The *evolute* of a curve is the locus of its centers of curvature.
The evolute of some plane curves is a scaled, or scaled and
reflected/rotated, version of that curve.
For example, the evolute of a cardiod is a reflected cardiod at one-third
the scale:

Loosely speaking, we might say that a cardiod is an eigenvector
of the evolute operation with eigenvalue $\frac{1}{3}$.
(I am not sure if this eigenvector language can be made
technically accurate.)
There are many classical curves that are evolute eigenvectors
in this sense. Here is a partial list
(based on this table), where I indicate the scale but not reflection:

- Evolute( cardiod ) $\mapsto$ $\frac{1}{3}$ cardiod
- Evolute( nephroid ) $\mapsto$ $\frac{1}{2}$ nephroid
- Evolute( astroid ) $\mapsto$ 2 astroid
- Evolute( cycloid ) $\mapsto$ 1 cycloid
- Evolute( logarithm spiral ) $\mapsto$ 1 logarithm spiral
- Evolute( deltoid ) $\mapsto$ 3 deltoid
- Evolute( epicycloid ) $\mapsto$ $\lambda$ epicycloid
- Evolute( hypocycloid ) $\mapsto$ $\lambda$ hypocycloid

My question is: Has the complete class of plane curves whose evolutes are scaled versions of themselves been studied? The same question can be asked for evolute surfaces, and in higher dimensions.

This question is (very tenuously!) related to some research into cut loci, but at this point I'm primarily curious and interested in learning.
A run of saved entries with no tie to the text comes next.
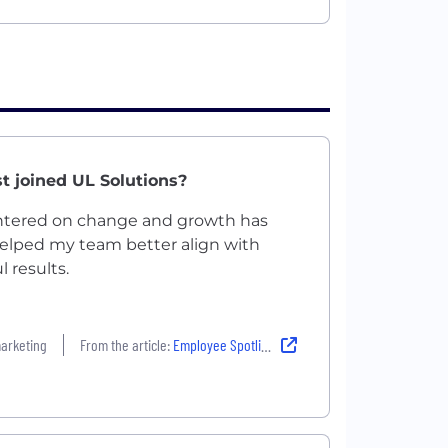
t joined UL Solutions?
entered on change and growth has
elped my team better align with
 results.
marketing
From the article:
Employee Spotlight: Poornima Chandrashekaraiah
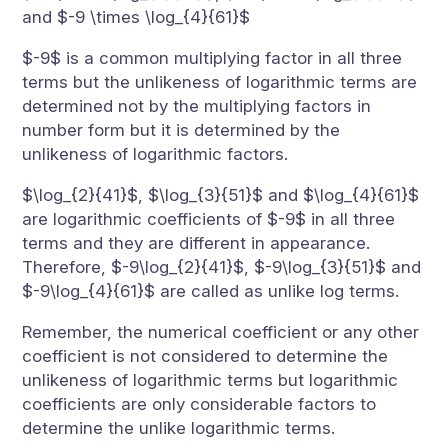
and $-9 \times \log_{4}{61}$
$-9$ is a common multiplying factor in all three
terms but the unlikeness of logarithmic terms are
determined not by the multiplying factors in
number form but it is determined by the
unlikeness of logarithmic factors.
$\log_{2}{41}$, $\log_{3}{51}$ and $\log_{4}{61}$
are logarithmic coefficients of $-9$ in all three
terms and they are different in appearance.
Therefore, $-9\log_{2}{41}$, $-9\log_{3}{51}$ and
$-9\log_{4}{61}$ are called as unlike log terms.
Remember, the numerical coefficient or any other
coefficient is not considered to determine the
unlikeness of logarithmic terms but logarithmic
coefficients are only considerable factors to
determine the unlike logarithmic terms.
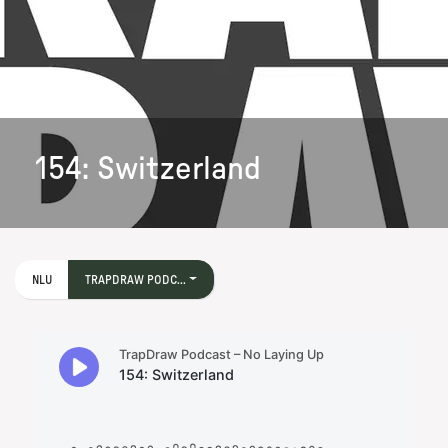
154: Switzerland
NLU
TRAPDRAW PODC...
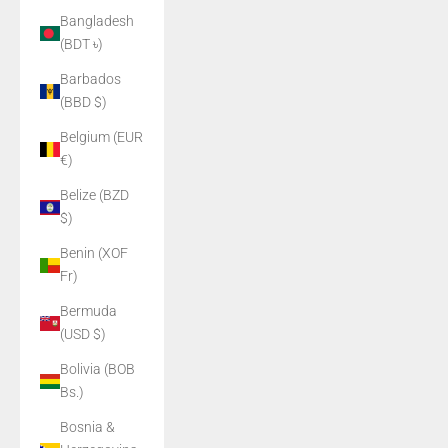
Bangladesh
(BDT ৳)
Barbados
(BBD $)
Belgium (EUR
€)
Belize (BZD
$)
Benin (XOF
Fr)
Bermuda
(USD $)
Bolivia (BOB
Bs.)
Bosnia &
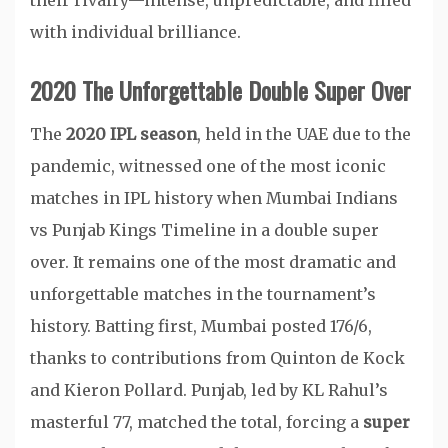
their rivalry—intense, unpredictable, and filled
with individual brilliance.
2020 The Unforgettable Double Super Over
The
2020 IPL season
, held in the UAE due to the
pandemic, witnessed one of the most iconic
matches in IPL history when Mumbai Indians
vs Punjab Kings Timeline in a double super
over. It remains one of the most dramatic and
unforgettable matches in the tournament’s
history. Batting first, Mumbai posted 176/6,
thanks to contributions from Quinton de Kock
and Kieron Pollard. Punjab, led by KL Rahul’s
masterful 77, matched the total, forcing a
super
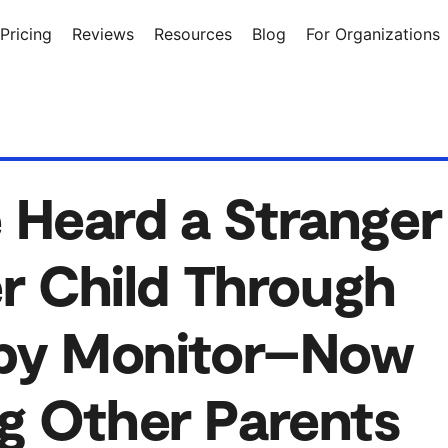
Pricing
Reviews
Resources
Blog
For Organizations
Heard a Stranger
er Child Through
aby Monitor–Now
g Other Parents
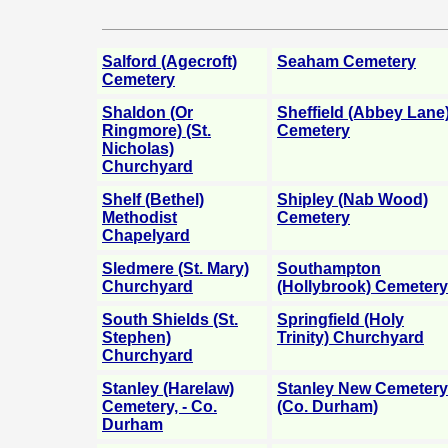
Salford (Agecroft)
Seaham Cemetery
Cemetery
Shaldon (Or
Sheffield (Abbey Lane
Ringmore) (St.
Cemetery
Nicholas)
Churchyard
Shelf (Bethel)
Shipley (Nab Wood)
Methodist
Cemetery
Chapelyard
Sledmere (St. Mary)
Southampton
Churchyard
(Hollybrook) Cemetery
South Shields (St.
Springfield (Holy
Stephen)
Trinity) Churchyard
Churchyard
Stanley (Harelaw)
Stanley New Cemetery
Cemetery, - Co.
(Co. Durham)
Durham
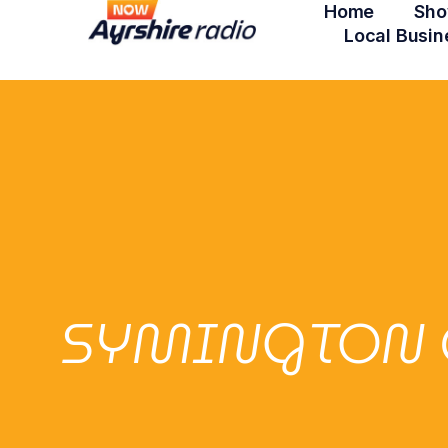
Home
Sho
Local Busin
SYMINGTON 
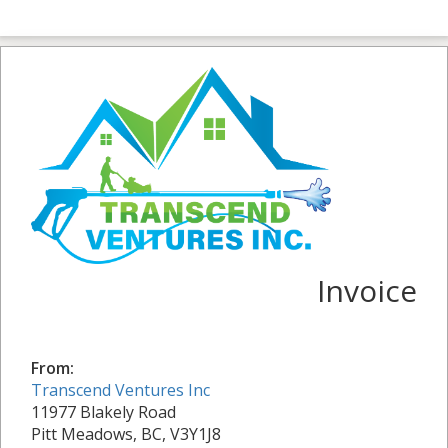
Invoice
From:
Transcend Ventures Inc
11977 Blakely Road
Pitt Meadows, BC, V3Y1J8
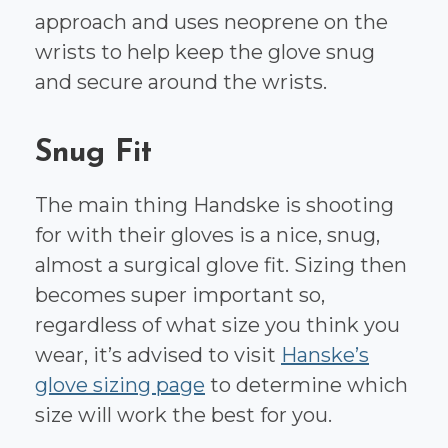
approach and uses neoprene on the
wrists to help keep the glove snug
and secure around the wrists.
Snug Fit
The main thing Handske is shooting
for with their gloves is a nice, snug,
almost a surgical glove fit. Sizing then
becomes super important so,
regardless of what size you think you
wear, it’s advised to visit
Hanske’s
glove sizing page
to determine which
size will work the best for you.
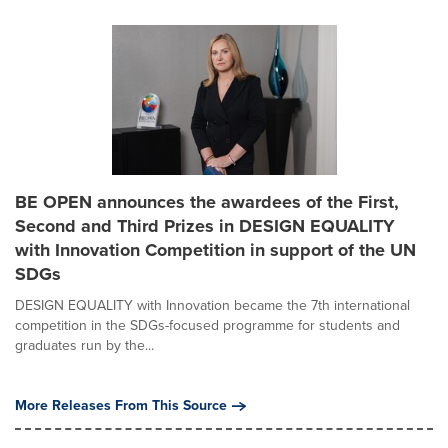
BE OPEN announces the awardees of the First,
Second and Third Prizes in DESIGN EQUALITY
with Innovation Competition in support of the UN
SDGs
DESIGN EQUALITY with Innovation became the 7th international
competition in the SDGs-focused programme for students and
graduates run by the...
More Releases From This Source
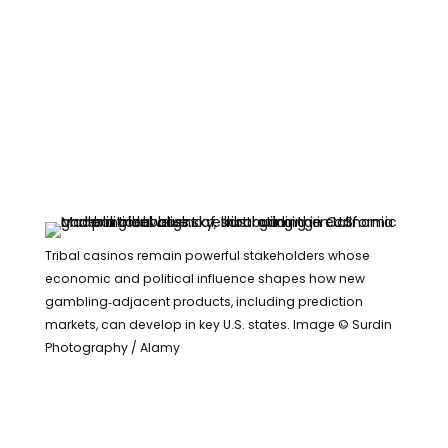
Tribal casinos remain powerful stakeholders whose
economic and political influence shapes how new
gambling‑adjacent products, including prediction
markets, can develop in key U.S. states. Image © Surdin
Photography / Alamy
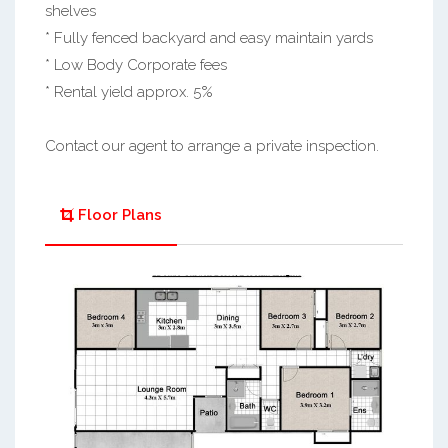
shelves
* Fully fenced backyard and easy maintain yards
* Low Body Corporate fees
* Rental yield approx. 5%
Contact our agent to arrange a private inspection.
Floor Plans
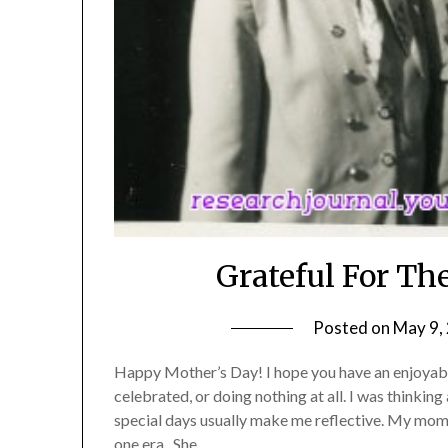
Grateful For T
Posted on
May 9,
Happy Mother’s Day! I hope you have an enjoyabl
celebrated, or doing nothing at all. I was thinki
special days usually make me reflective. My mom 
one era. She…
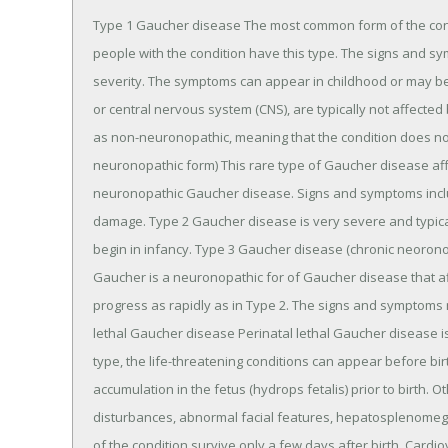
Type 1 Gaucher disease The most common form of the cond
people with the condition have this type. The signs and sym
severity. The symptoms can appear in childhood or may be 
or central nervous system (CNS), are typically not affected
as non-neuronopathic, meaning that the condition does not
neuronopathic form) This rare type of Gaucher disease af
neuronopathic Gaucher disease. Signs and symptoms incl
damage. Type 2 Gaucher disease is very severe and typical
begin in infancy. Type 3 Gaucher disease (chronic neorono
Gaucher is a neuronopathic for of Gaucher disease that a
progress as rapidly as in Type 2. The signs and symptoms m
lethal Gaucher disease Perinatal lethal Gaucher disease is
type, the life-threatening conditions can appear before bi
accumulation in the fetus (hydrops fetalis) prior to birth. 
disturbances, abnormal facial features, hepatosplenomegaly
of the condition survive only a few days after birth. Card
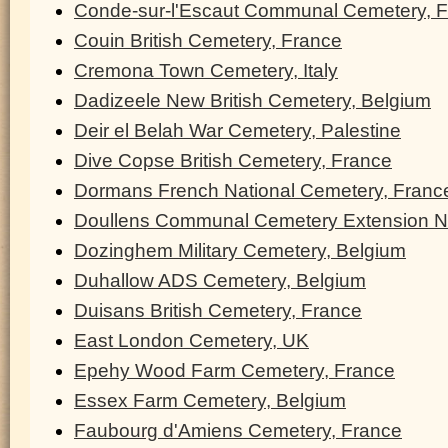
Conde-sur-l'Escaut Communal Cemetery, 
Couin British Cemetery, France
Cremona Town Cemetery, Italy
Dadizeele New British Cemetery, Belgium
Deir el Belah War Cemetery, Palestine
Dive Copse British Cemetery, France
Dormans French National Cemetery, Franc
Doullens Communal Cemetery Extension N
Dozinghem Military Cemetery, Belgium
Duhallow ADS Cemetery, Belgium
Duisans British Cemetery, France
East London Cemetery, UK
Epehy Wood Farm Cemetery, France
Essex Farm Cemetery, Belgium
Faubourg d'Amiens Cemetery, France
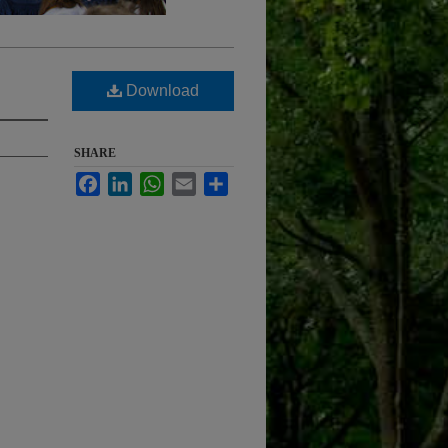
Download
SHARE
Facebook
LinkedIn
WhatsApp
Email
Share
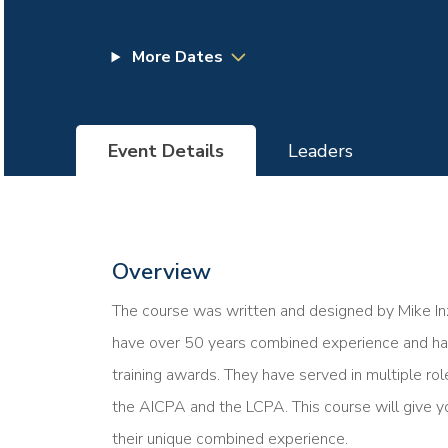
More Dates
Event Details
Leaders
Overview
The course was written and designed by Mike Inz
have over 50 years combined experience and hav
training awards. They have served in multiple rol
the AICPA and the LCPA. This course will give y
their unique combined experience.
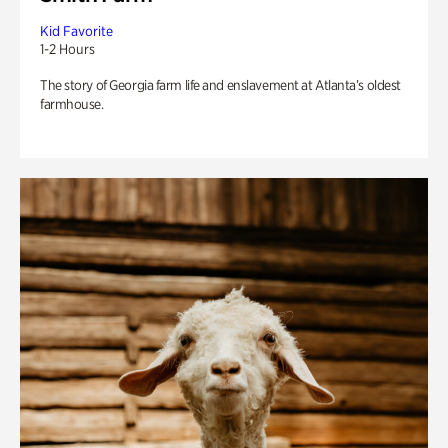
Kid Favorite
1-2 Hours
The story of Georgia farm life and enslavement at Atlanta’s oldest
farmhouse.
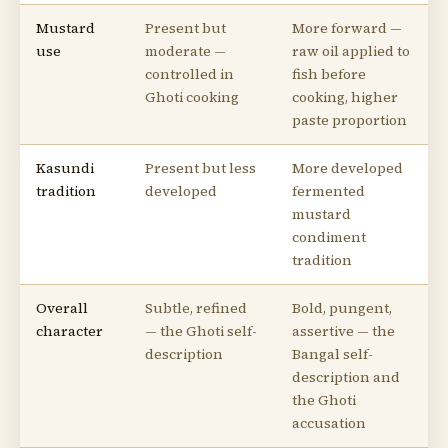
Mustard
Present but
More forward —
use
moderate —
raw oil applied to
controlled in
fish before
Ghoti cooking
cooking, higher
paste proportion
Kasundi
Present but less
More developed
tradition
developed
fermented
mustard
condiment
tradition
Overall
Subtle, refined
Bold, pungent,
character
— the Ghoti self-
assertive — the
description
Bangal self-
description and
the Ghoti
accusation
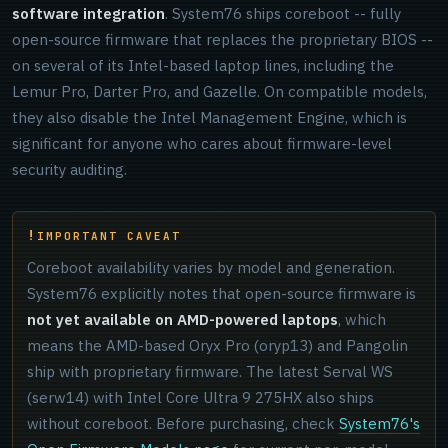
software integration
. System76 ships coreboot -- fully
open-source firmware that replaces the proprietary BIOS --
on several of its Intel-based laptop lines, including the
Lemur Pro, Darter Pro, and Gazelle. On compatible models,
they also disable the Intel Management Engine, which is
significant for anyone who cares about firmware-level
security auditing.
IMPORTANT CAVEAT
Coreboot availability varies by model and generation.
System76 explicitly notes that open-source firmware is
not yet available on AMD-powered laptops
, which
means the AMD-based Oryx Pro (oryp13) and Pangolin
ship with proprietary firmware. The latest Serval WS
(serw14) with Intel Core Ultra 9 275HX also ships
without coreboot. Before purchasing, check
System76's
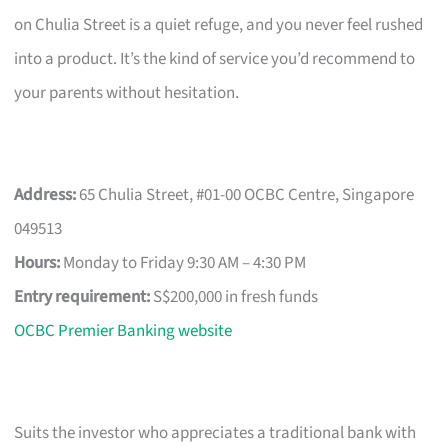
on Chulia Street is a quiet refuge, and you never feel rushed
into a product. It’s the kind of service you’d recommend to
your parents without hesitation.
Address:
65 Chulia Street, #01-00 OCBC Centre, Singapore
049513
Hours:
Monday to Friday 9:30 AM – 4:30 PM
Entry requirement:
S$200,000 in fresh funds
OCBC Premier Banking website
Suits the investor who appreciates a traditional bank with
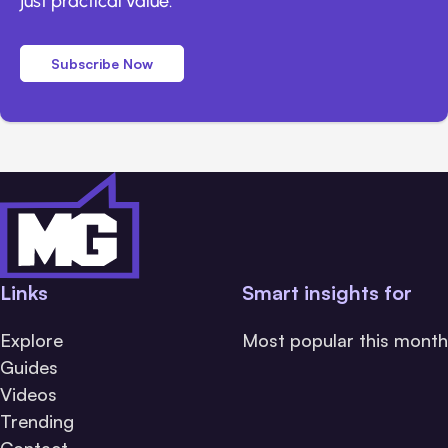
just practical value.
Subscribe Now
Links
Smart insights for
Explore
Most popular this month
Guides
Videos
Trending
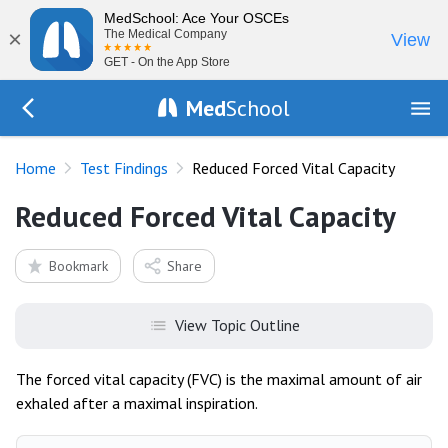
MedSchool: Ace Your OSCEs
×
The Medical Company
View
GET - On the App Store
Med
School
Go Back to tests/list
Home
Test Findings
Reduced Forced Vital Capacity
Reduced Forced Vital Capacity
Bookmark
Share
View Topic Outline
The forced vital capacity (FVC) is the maximal amount of air
exhaled after a maximal inspiration.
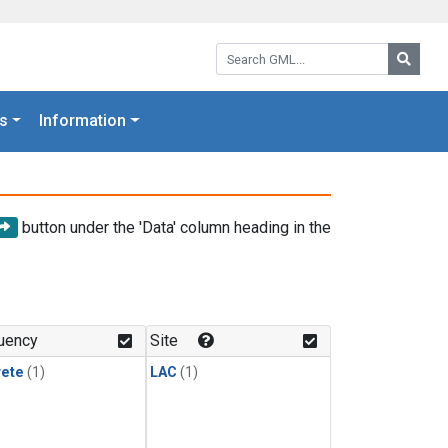
Search GML:
Searc
s
Information
button under the 'Data' column heading in the
uency
Site
rete
(1)
LAC
(1)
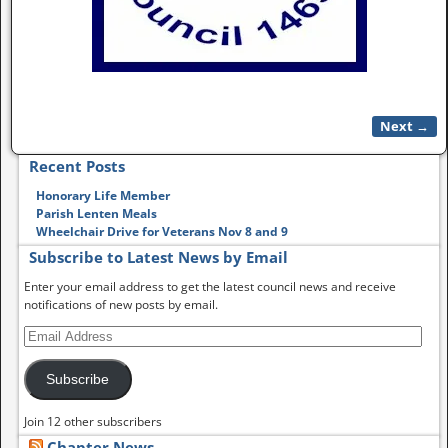
Next →
Image navigation
Recent Posts
Honorary Life Member
Parish Lenten Meals
Wheelchair Drive for Veterans Nov 8 and 9
Subscribe to Latest News by Email
Enter your email address to get the latest council news and receive
notifications of new posts by email.
Subscribe
Join 12 other subscribers
Chapter News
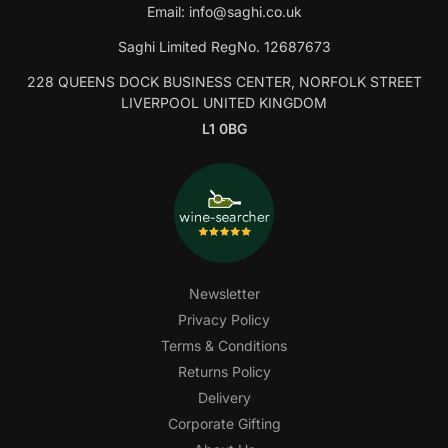
Email:
info@saghi.co.uk
Saghi Limited RegNo. 12687673
228 QUEENS DOCK BUSINESS CENTER, NORFOLK STREET
LIVERPOOL UNITED KINGDOM
L1 0BG
Newsletter
Privacy Policy
Terms & Conditions
Returns Policy
Delivery
Corporate Gifting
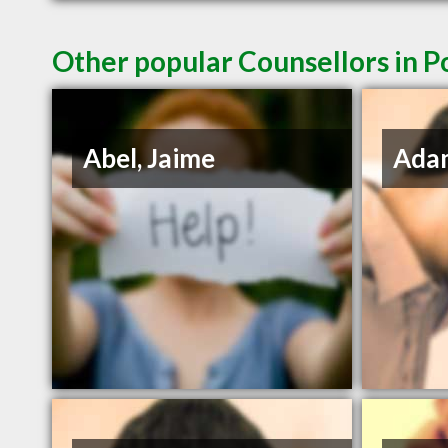
Other popular Counsellors in P
Abel, Jaime
Adam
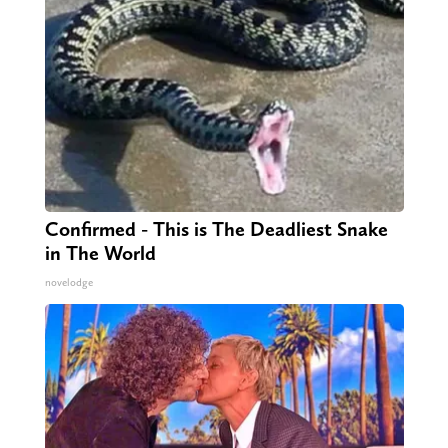
Confirmed - This is The Deadliest Snake
in The World
novelodge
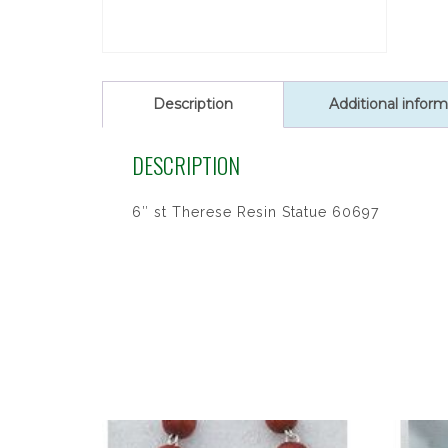
Description
Additional inform
DESCRIPTION
6″ st Therese Resin Statue 60697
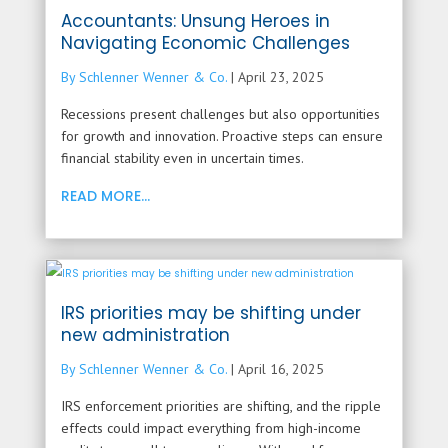
Accountants: Unsung Heroes in
Navigating Economic Challenges
By Schlenner Wenner & Co.
|
April 23, 2025
Recessions present challenges but also opportunities
for growth and innovation. Proactive steps can ensure
financial stability even in uncertain times.
READ MORE...
IRS priorities may be shifting under
new administration
By Schlenner Wenner & Co.
|
April 16, 2025
IRS enforcement priorities are shifting, and the ripple
effects could impact everything from high-income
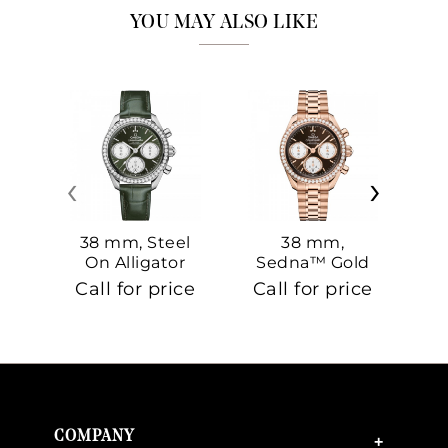
YOU MAY ALSO LIKE
‹
›
38 mm, Steel
38 mm,
On Alligator
Sedna™ Gold
S
On Sedna™
Call for price
Call for price
Ca
Gold
COMPANY
+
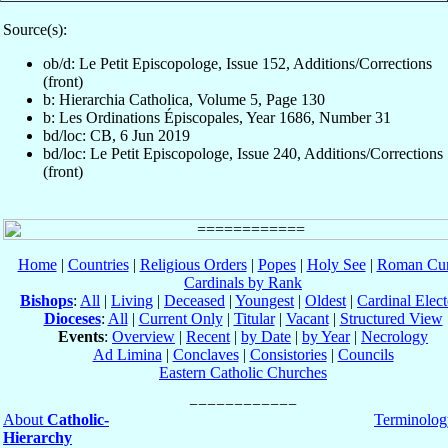
Source(s):
ob/d: Le Petit Episcopologe, Issue 152, Additions/Corrections
(front)
b: Hierarchia Catholica, Volume 5, Page 130
b: Les Ordinations Épiscopales, Year 1686, Number 31
bd/loc: CB, 6 Jun 2019
bd/loc: Le Petit Episcopologe, Issue 240, Additions/Corrections
(front)
Home
|
Countries
|
Religious Orders
|
Popes
|
Holy See
|
Roman Cur
Cardinals by Rank
Bishops
:
All
|
Living
|
Deceased
|
Youngest
|
Oldest
|
Cardinal Elect
Dioceses
:
All
|
Current Only
|
Titular
|
Vacant
|
Structured View
Events
:
Overview
|
Recent
|
by Date
|
by Year
|
Necrology
Ad Limina
|
Conclaves
|
Consistories
|
Councils
Eastern Catholic Churches
About
Catholic-
Terminolog
Hierarchy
**Edit.** If I may extend my question slightly: Can indeed "this eigenvector language" be made
"technically accurate"? Is there a formalization where the plane curves are vectors (perhaps in Hilbert space?) and
*evolution* is an operator whose eigenvectors correspond to the class of curves I seek?
I am woefully ignorant in this area and formalization is beyond my expertise. Thanks for any hints!